(2026-02) Neo and SuperNeo; Post-quantum folding with pay-per-bit costs over small fields
2026-02-13
We construct the first folding scheme that simultaneously achieves six desirable properties: plausible post-quantum security, pay-per-bit commitment costs, field-native arithmetic (the sum-check and norm checks run purely over a small field), support for general (non-SIMD) constraint systems, small-field support (e.g., Goldilocks), and low recursion overheads. No existing scheme satisfies all six: group-based schemes (e.g., HyperNova) lack post-quantum security and are tied to large elliptic-curve fields; lattice-based schemes (e.g., LatticeFold) require expensive ring arithmetic, lose pay-per-bit costs, and impose SIMD constraints; and hash-based schemes (e.g., Arc) incur prohibitively large verifier circuits.

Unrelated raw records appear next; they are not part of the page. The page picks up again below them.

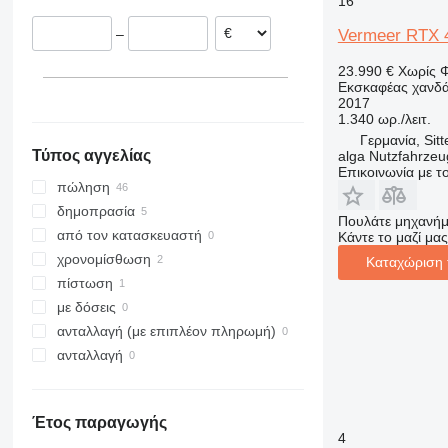
16
Μεγάλη Βρετανία
Vermeer RTX 4
–
Σουηδία
Ρουμανία
23.990 €
Χωρίς 
Εκσκαφέας χανδ
Αυστρία
2017
1.340 ωρ./λειτ.
Γερμανία, Sit
Τύπος αγγελίας
alga Nutzfahrze
Επικοινωνία με 
πώληση
δημοπρασία
Πουλάτε μηχανήμ
από τον κατασκευαστή
Κάντε το μαζί μας
χρονομίσθωση
Καταχώριση 
πίστωση
με δόσεις
ανταλλαγή (με επιπλέον πληρωμή)
ανταλλαγή
Έτος παραγωγής
4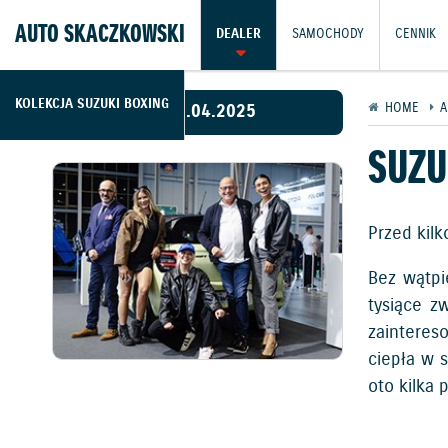
AUTO SKACZKOWSKI
DEALER
SAMOCHODY
CENNIK
KOLEKCJA SUZUKI BOXING
30.04.2025
HOME
A
SUZU
Przed kil
Bez wątpi
tysiące z
zainteres
ciepła w 
oto kilka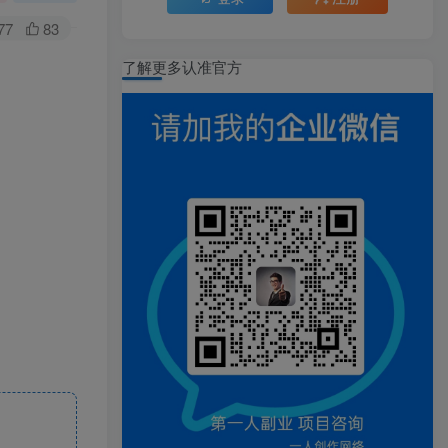
77
83
了解更多认准官方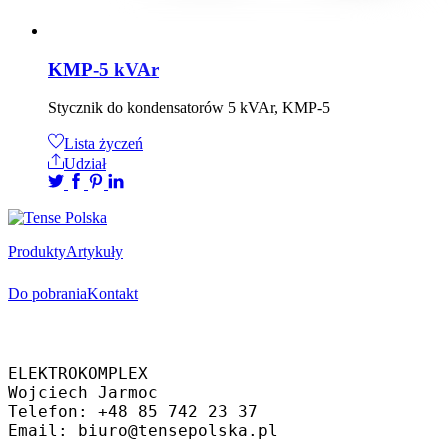
KMP-5 kVAr
Stycznik do kondensatorów 5 kVAr, KMP-5
Lista życzeń
Udział
Produkty
Artykuły
Do pobrania
Kontakt
Oficjalny dystrybutor
ELEKTROKOMPLEX 
Wojciech Jarmoc
Telefon: +48 85 742 23 37
Email: biuro@tensepolska.pl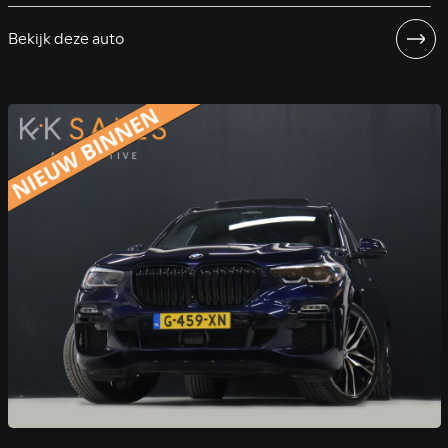
Bekijk deze auto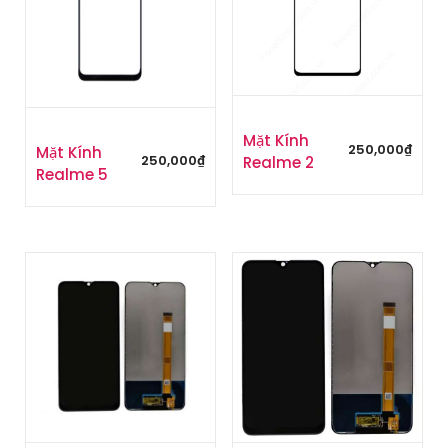
Mặt Kính
250,000
₫
Mặt Kính
Realme 2
250,000
₫
Realme 5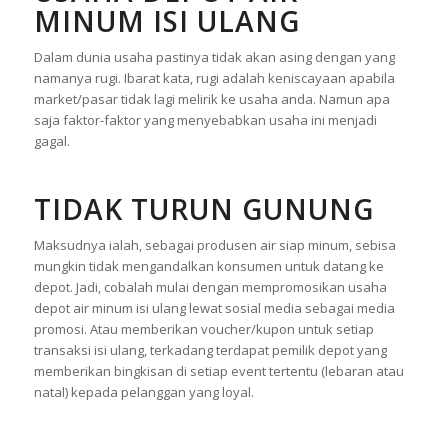
MINUM ISI ULANG
Dalam dunia usaha pastinya tidak akan asing dengan yang
namanya rugi. Ibarat kata, rugi adalah keniscayaan apabila
market/pasar tidak lagi melirik ke usaha anda. Namun apa
saja faktor-faktor yang menyebabkan usaha ini menjadi
gagal.
TIDAK TURUN GUNUNG
Maksudnya ialah, sebagai produsen air siap minum, sebisa
mungkin tidak mengandalkan konsumen untuk datang ke
depot. Jadi, cobalah mulai dengan mempromosikan usaha
depot air minum isi ulang lewat sosial media sebagai media
promosi. Atau memberikan voucher/kupon untuk setiap
transaksi isi ulang, terkadang terdapat pemilik depot yang
memberikan bingkisan di setiap event tertentu (lebaran atau
natal) kepada pelanggan yang loyal.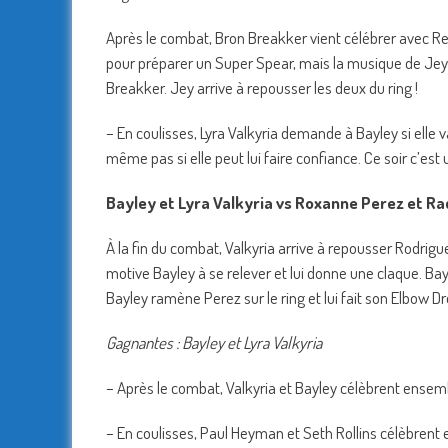
Après le combat, Bron Breakker vient célébrer avec Re
pour préparer un Super Spear, mais la musique de Jey U
Breakker. Jey arrive à repousser les deux du ring !
– En coulisses, Lyra Valkyria demande à Bayley si elle va 
même pas si elle peut lui faire confiance. Ce soir c’est 
Bayley et Lyra Valkyria vs Roxanne Perez et R
À la fin du combat, Valkyria arrive à repousser Rodrigu
motive Bayley à se relever et lui donne une claque. Bay
Bayley ramène Perez sur le ring et lui fait son Elbow D
Gagnantes : Bayley et Lyra Valkyria
– Après le combat, Valkyria et Bayley célèbrent ensem
– En coulisses, Paul Heyman et Seth Rollins célèbrent en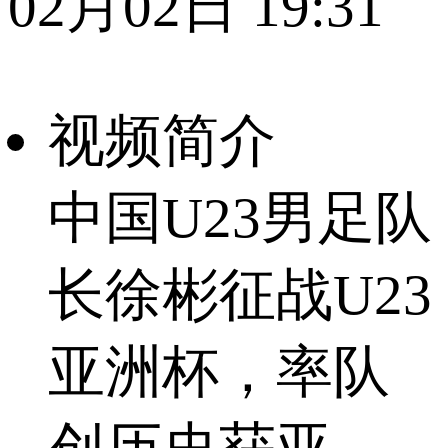
02月02日 19:31
视频简介
中国U23男足队
长徐彬征战U23
亚洲杯，率队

We present two lattice-based folding schemes for CCS—an NP-complete relation generalizing R1CS, Plonkish, and AIR—called Neo and SuperNeo. Neo satisfies five of the six properties but requires SIMD constraint systems; SuperNeo removes this restriction and satisfies all six. Both run a single invocation of the sum-check protocol over a small field extension and achieve pay-per-bit costs via new folding-friendly instantiations of Ajtai commitments under the Module-SIS assumption. At the core of our constructions are two new norm-preserving embeddings of field vectors into ring vectors that respect an evaluation homomorphism required for folding. We also introduce interactive reductions, a framework that generalizes reductions of knowledge and enables modular security proofs for composed lattice-based protocols.